Look below. Copy each line that has "robo" in it.
------------------------------------------------
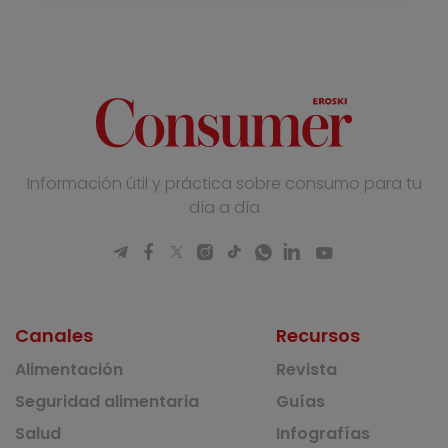
Información útil y práctica sobre consumo para tu
día a día
Canales
Recursos
Alimentación
Revista
Seguridad alimentaria
Guías
Salud
Infografías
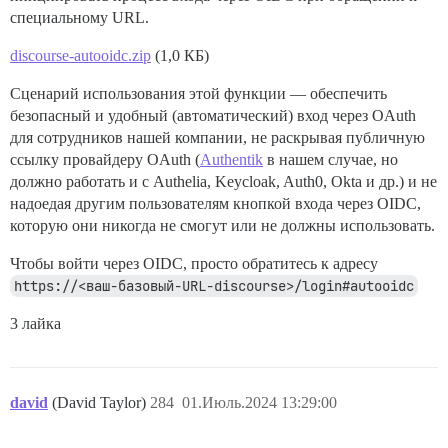
специальному URL.
discourse-autooidc.zip
(1,0 КБ)
Сценарий использования этой функции — обеспечить
безопасный и удобный (автоматический) вход через OAuth
для сотрудников нашей компании, не раскрывая публичную
ссылку провайдеру OAuth (
Authentik
в нашем случае, но
должно работать и с Authelia, Keycloak, Auth0, Okta и др.) и не
надоедая другим пользователям кнопкой входа через OIDC,
которую они никогда не смогут или не должны использовать.
Чтобы войти через OIDC, просто обратитесь к адресу
https://<ваш-базовый-URL-discourse>/login#autooidc
3 лайка
david
(David Taylor)
284
01.Июль.2024 13:29:00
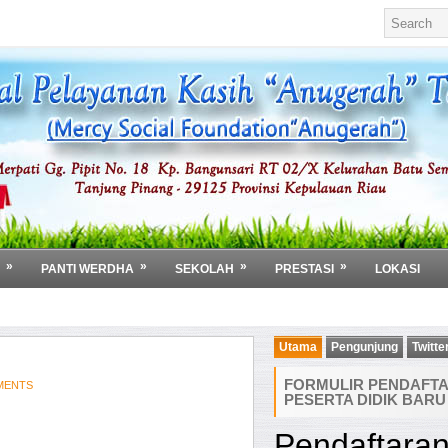
»
»
»
»
PANTI WERDHA
SEKOLAH
PRESTASI
LOKASI
Utama
Pengunjung
Twitte
FORMULIR PENDAFT
MENTS
PESERTA DIDIK BARU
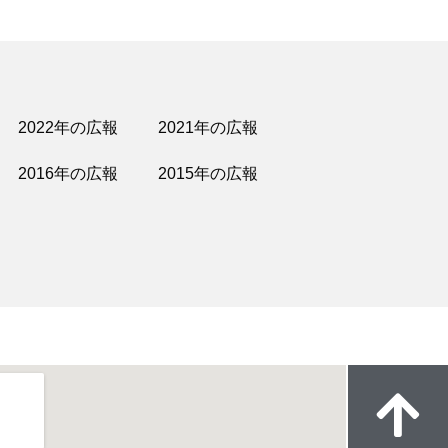
2022年の広報
2021年の広報
2016年の広報
2015年の広報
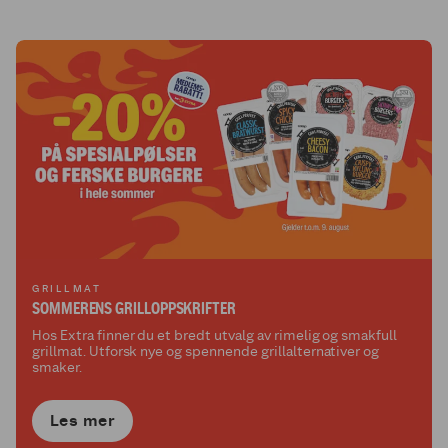
gjenbruker nettene.
GRILLMAT
SOMMERENS GRILLOPPSKRIFTER
Hos Extra finner du et bredt utvalg av rimelig og smakfull
grillmat. Utforsk nye og spennende grillalternativer og
smaker.
Les mer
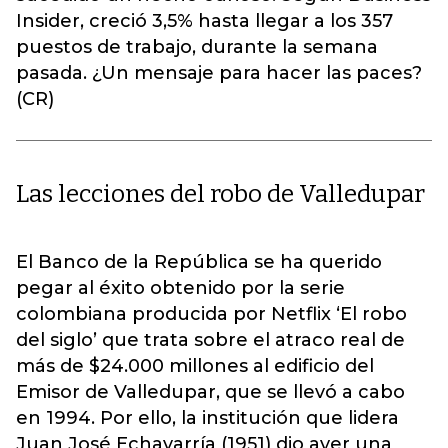
Insider, creció 3,5% hasta llegar a los 357
puestos de trabajo, durante la semana
pasada. ¿Un mensaje para hacer las paces?
(CR)
Las lecciones del robo de Valledupar
El Banco de la República se ha querido
pegar al éxito obtenido por la serie
colombiana producida por Netflix ‘El robo
del siglo’ que trata sobre el atraco real de
más de $24.000 millones al edificio del
Emisor de Valledupar, que se llevó a cabo
en 1994. Por ello, la institución que lidera
Juan José Echavarría (1951) dio ayer una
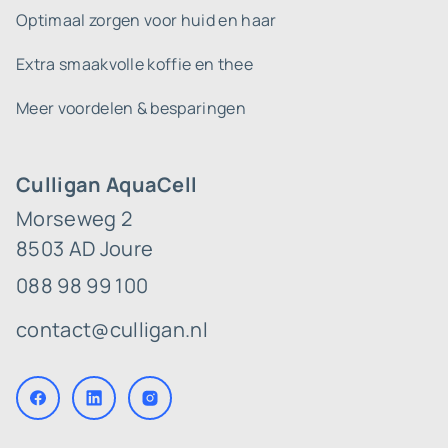
Optimaal zorgen voor huid en haar
Extra smaakvolle koffie en thee
Meer voordelen & besparingen
Culligan AquaCell
Morseweg 2
8503 AD Joure
088 98 99 100
contact@culligan.nl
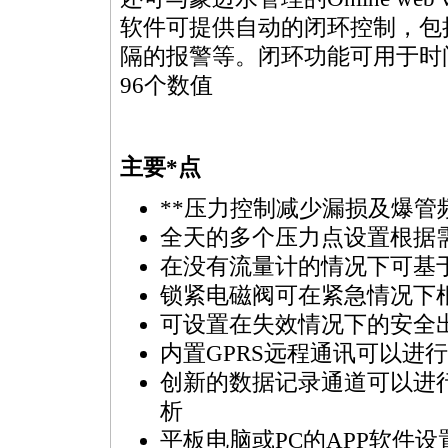
软件可提供自动的闭环控制，包
隔的报警等。闭环功能可用于时间和
96个数值
主要
*
点
**
压力控制减少漏损及爆管
全天的多个压力点设置根据
在没有流量计的情况下可基
锁紧电磁阀可在紧急情况下
可设置在失效情况下的安全
内置GPRS远程通讯可以进
创新的数据记录通道可以进
析
平板电脑或PC的APP软件设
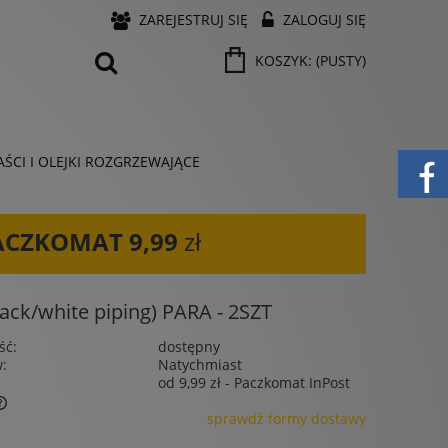
ZAREJESTRUJ SIĘ
ZALOGUJ SIĘ
KOSZYK:
(PUSTY)
ŚCI I OLEJKI ROZGRZEWAJĄCE
ACZKOMAT
9,99
zł
k/white piping) PARA - 2SZT
ść:
dostępny
w:
Natychmiast
od 9,99 zł
- Paczkomat InPost
sprawdź formy dostawy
------------------------------------------------
== RESULT OF THIS EXERCISE ==
Las lecciones del robo de Valledupar
colombiana producida por Netflix ‘El robo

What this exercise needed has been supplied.